Downtime Guidelines


As described in the Service Level Agreement, sites and ROCs are supposed to comply with minimum availability and reliability metrics.

When a given site fails a monitoring test, it creates a period of unavailability and unreliability that counts against the site and the ROC. When a
scheduled downtime is declared, the site and ROC reliabilities are not affected. Please refer to the SLA document for further details and the actual numbers.

The points that should be clear are:
  1. whenever a site is consistently failing tests, it should be on downtime;
  2. whenever a site is on downtime, it should maximize the scheduled downtime / unscheduled downtime ratio.

The remainder of this page is dedicated to documenting some guidelines that will help achieving point 2.

A downtime is said
scheduled when it is declared, at least, 24 hours before its beginning. Thus, site admins are encouraged to declare downtimes related to system updates, hardware upgrades and other similar events in advance.

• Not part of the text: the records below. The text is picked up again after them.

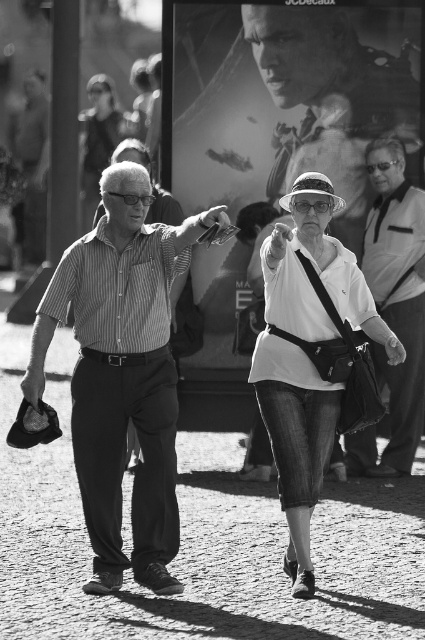 Is point (167, 305) less distant than point (384, 52)?

That is True.

Describe the element at coordinates (121, 372) in the screenshot. Image resolution: width=425 pixels, height=640 pixels. I see `striped cotton shirt at center` at that location.

Find the location of a particular element. striped cotton shirt at center is located at coordinates (121, 372).

Which is more to the left, denim jeans at center or white matte shirt at center?

white matte shirt at center

Is point (286, 355) less distant than point (311, 378)?

No, it is behind (311, 378).

Measure the distance between denim jeans at center and camera.

denim jeans at center is 7.66 meters from camera.

Identify the location of denim jeans at center. This screenshot has width=425, height=640. (306, 355).

Can you confirm if striped cotton shirt at center is positioned to the left of denim jeans at center?

Indeed, striped cotton shirt at center is positioned on the left side of denim jeans at center.

Does point (149, 349) come in front of point (295, 432)?

That is False.

Who is more forward, (87, 308) or (295, 468)?

Point (295, 468) is in front.

Locate an element on the screen. The width and height of the screenshot is (425, 640). striped cotton shirt at center is located at coordinates (121, 372). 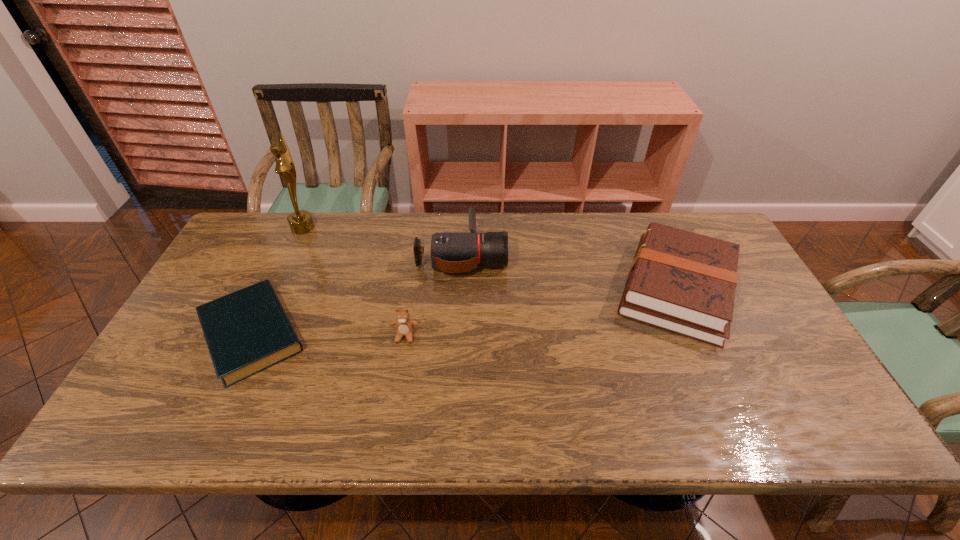 At what (x,y) coordinates should I click in order to perform the action: click on vacant region that satisfies the following two spatial constraints: 1. on the lens of the camcorder; 2. on the front-facing side of the teddy bear. Please return your answer as a coordinate pair (x, y). Looking at the image, I should click on (458, 336).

When an unforeseen event, such as a hardware failure takes place, there are still ways to minimize the reliability impact.
As soon as a problem is identified, site admins should declare two downtimes:
  • a 24-hours downtime (which will be unscheduled) starting immediately;
  • another 24-hours downtime (which will be scheduled) starting as soon as the first one ends.

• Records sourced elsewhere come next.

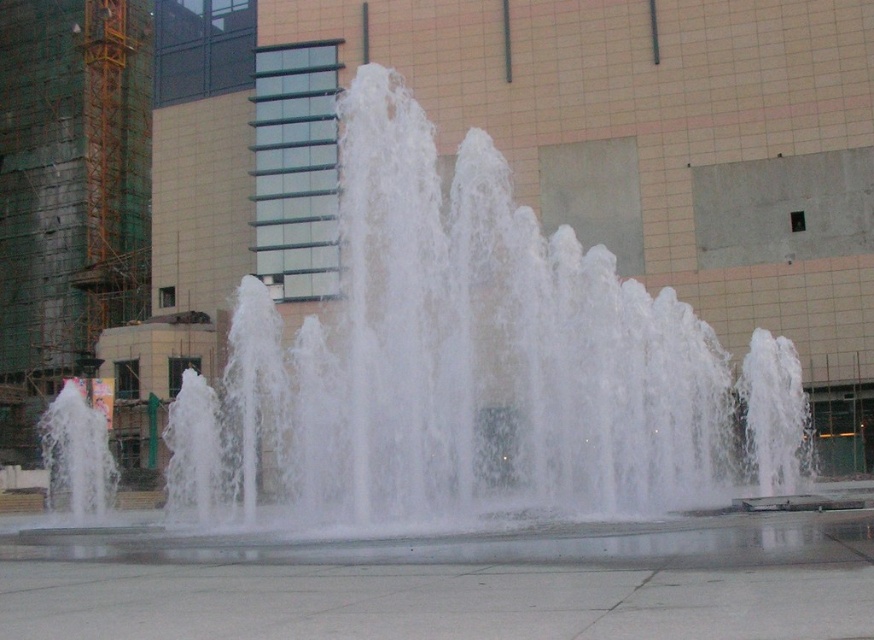 Question: Which object is farther from the camera taking this photo?

Choices:
 (A) gray concrete pavement at center
 (B) white frothy water at center

Answer: (B)

Question: Can you confirm if white frothy water at center is positioned below gray concrete pavement at center?

Choices:
 (A) no
 (B) yes

Answer: (A)

Question: Among these points, which one is farthest from the camera?

Choices:
 (A) (740, 628)
 (B) (385, 125)

Answer: (B)

Question: Considering the relative positions of white frothy water at center and gray concrete pavement at center in the image provided, where is white frothy water at center located with respect to gray concrete pavement at center?

Choices:
 (A) below
 (B) above

Answer: (B)

Question: Observing the image, what is the correct spatial positioning of white frothy water at center in reference to gray concrete pavement at center?

Choices:
 (A) above
 (B) below

Answer: (A) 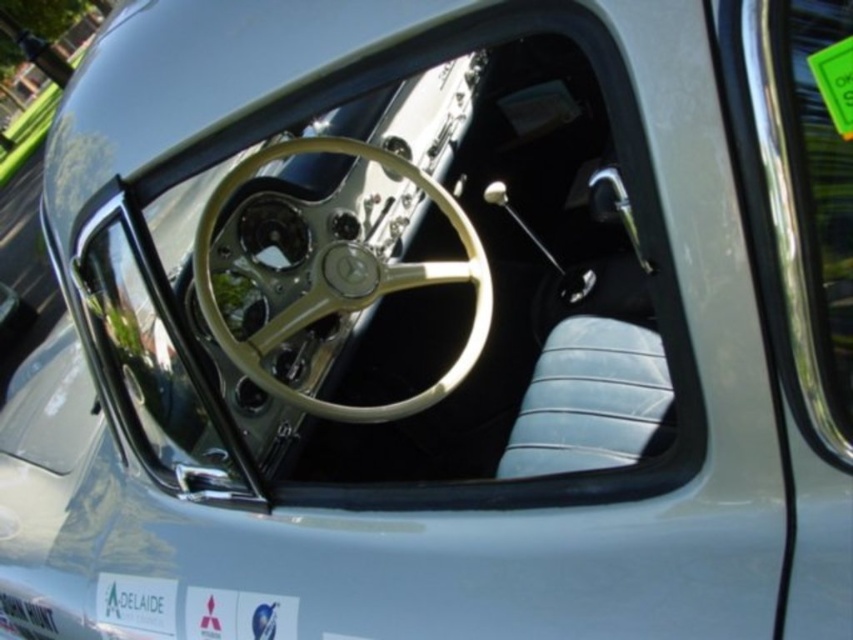 Can you confirm if polished chrome window at right is thinner than white plastic license plate at lower left?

If the problem is not solved by the next day, the site admin should create another downtime starting right after the last one ends. This step should be repeated until the problem is solved.

Remarks:
  • Scheduled downtimes may be created with a longer duration, if it is previously known that the problem will take longer than 24 hours to be solved, or if if would end on a non-working day.
  • One may create the first (unscheduled) downtime with a sightly longer duration (say 24 hours and 15 minutes), to make sure the second one is declared with more than 24 hours before its beginning.

By following these guidelines, one can ensure that, no matter how long a problem takes to be solved, the associated reliability impact will not exceed 24 hours.